An Indiana pizza shop that supports the religious freedom act and refuses to cater gay weddings shut down on Wednesday night after receiving a flood of threats.
The owners of Memories Pizza started the furor by declaring in a radio interview that they would deny service to potential customers for religious reasons under the new state law, Mediaite reported.
"If a gay couple came in and wanted us to provide pizzas for their wedding, we would have to say no," Crystal O'Connor, daughter of owner Kevin O'Connor, told local ABC Affiliate WBND
Her controversial comments immediately caused a backlash with critics and customers, many from out of state, giving it negative reviews on Yelp while protesting the family's anti-gay stance position, The Hill
The family-owned restaurant was also bombarded with threatening phone calls and angry comments on Facebook, and feared that they were receiving fake phone orders for pizza.

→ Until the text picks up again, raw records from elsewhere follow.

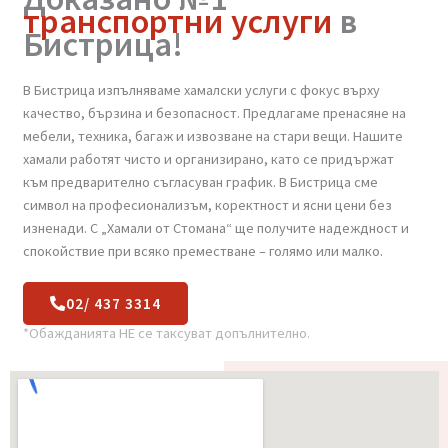
Доказано №1
транспортни услуги
в
Бистрица!
В Бистрица изпълняваме хамалски услуги с фокус върху
качество, бързина и безопасност. Предлагаме пренасяне на
мебели, техника, багаж и извозване на стари вещи. Нашите
хамали работят чисто и организирано, като се придържат
към предварително съгласуван график. В Бистрица сме
символ на професионализъм, коректност и ясни цени без
изненади. С „Хамали от Стомана“ ще получите надеждност и
спокойствие при всяко преместване – голямо или малко.
02/ 437 3314
*Обажданията НЕ се таксуват допълнително.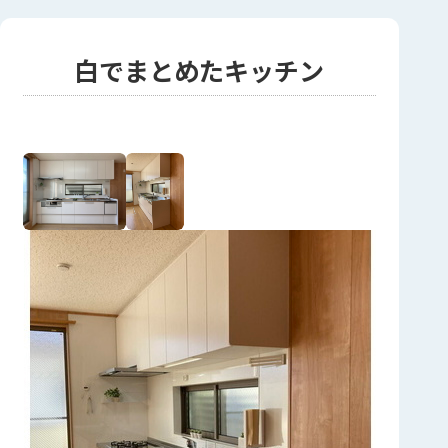
白でまとめたキッチン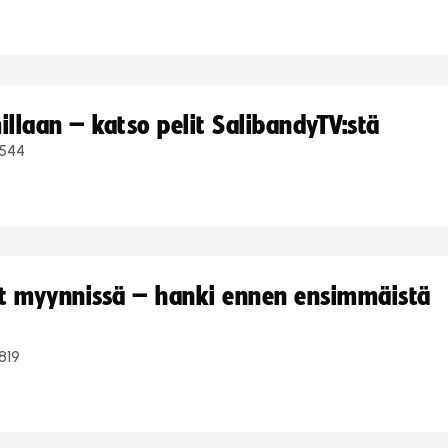
llaan – katso pelit SalibandyTV:stä
544
yt myynnissä – hanki ennen ensimmäistä
819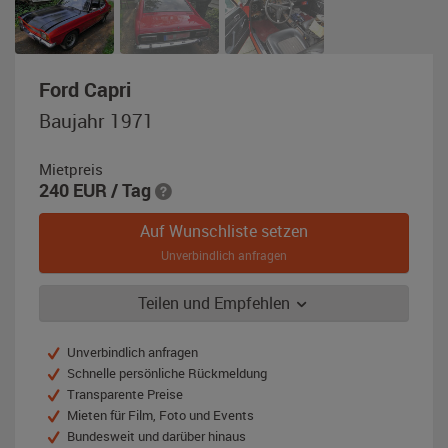
,
Ford Capri
Baujahr
Baujahr 1971
1971,
rot
Mietpreis
240
EUR
/ Tag
Auf Wunschliste setzen
Unverbindlich anfragen
Teilen und Empfehlen
Unverbindlich anfragen
Schnelle persönliche Rückmeldung
Transparente Preise
Mieten für Film, Foto und Events
Bundesweit und darüber hinaus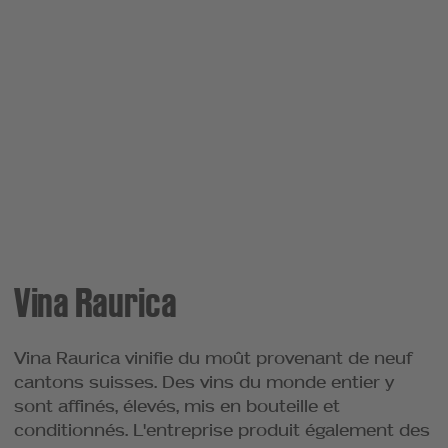
Vina Raurica
Vina Raurica vinifie du moût provenant de neuf
cantons suisses. Des vins du monde entier y
sont affinés, élevés, mis en bouteille et
conditionnés. L'entreprise produit également des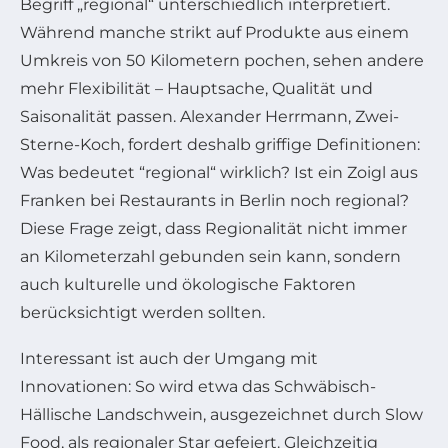
Begriff „regional“ unterschiedlich interpretiert.
Während manche strikt auf Produkte aus einem
Umkreis von 50 Kilometern pochen, sehen andere
mehr Flexibilität – Hauptsache, Qualität und
Saisonalität passen. Alexander Herrmann, Zwei-
Sterne-Koch, fordert deshalb griffige Definitionen:
Was bedeutet “regional“ wirklich? Ist ein Zoigl aus
Franken bei Restaurants in Berlin noch regional?
Diese Frage zeigt, dass Regionalität nicht immer
an Kilometerzahl gebunden sein kann, sondern
auch kulturelle und ökologische Faktoren
berücksichtigt werden sollten.
Interessant ist auch der Umgang mit
Innovationen: So wird etwa das Schwäbisch-
Hällische Landschwein, ausgezeichnet durch Slow
Food, als regionaler Star gefeiert. Gleichzeitig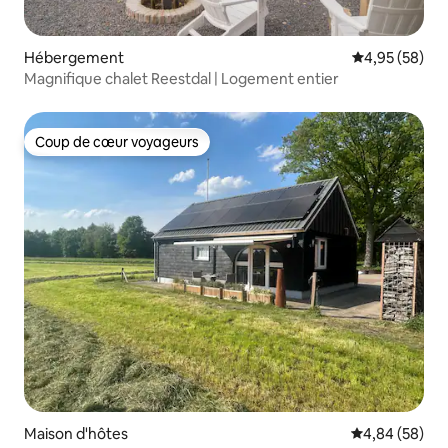
Hébergement
Évaluation mo
4,95 (58)
Magnifique chalet Reestdal | Logement entier
Coup de cœur voyageurs
Coup de cœur voyageurs
Maison d'hôtes
Évaluation mo
4,84 (58)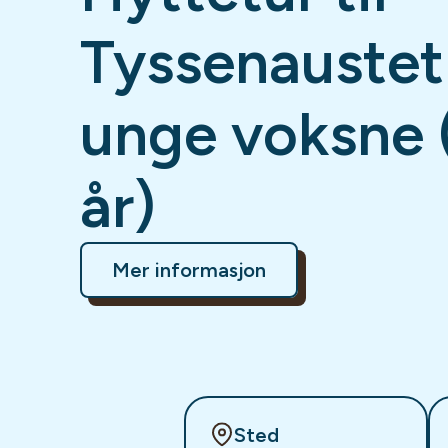
Tyssenaustet
unge voksne 
år)
Mer informasjon
Sted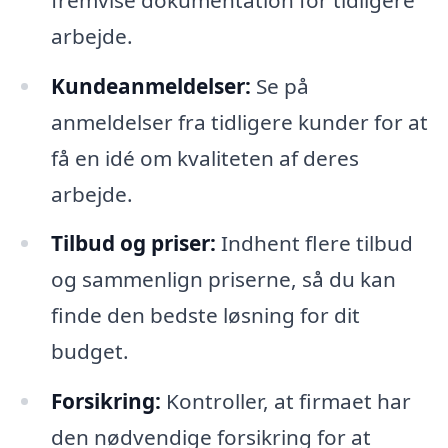
arbejde.
Kundeanmeldelser:
Se på
anmeldelser fra tidligere kunder for at
få en idé om kvaliteten af deres
arbejde.
Tilbud og priser:
Indhent flere tilbud
og sammenlign priserne, så du kan
finde den bedste løsning for dit
budget.
Forsikring:
Kontroller, at firmaet har
den nødvendige forsikring for at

Kevin O'Connor, a father of nine, told Fox News, "Because I don't believe in something that they want, they see fit to be angry about it. It's just been ugly. I don't know what to call it."
O'Connor said he closed down the restaurant in Walkerton because the family could not tell which phone orders were real, and he said that he was not sure when or if his establishment will reopen.
The family, which has owned the restaurant for nine years, calls it a Christian establishment and says they are proud to own a business that reflects their faith.
"We're not discriminating against anyone, that's just our belief and anyone has the right to believe in anything," Crystal O'Connor said.
The O'Connors said they would not refuse service in their restaurant to a gay couple, but they do not agree with gay marriage and would not provide service for such a wedding.
They made the inflammatory comments just hours after Indiana Gov. Mike Pence agreed to clarify the new law to say it does not allow for discrimination.
The Indiana law, similar to the federal version signed in 1993 and similar to laws in 20 states, protects individuals from the government intruding on their religious beliefs.
However, critics say its language allows businesses to deny service to lesbians, gays, bisexuals and transgenders, and use religious beliefs as justification.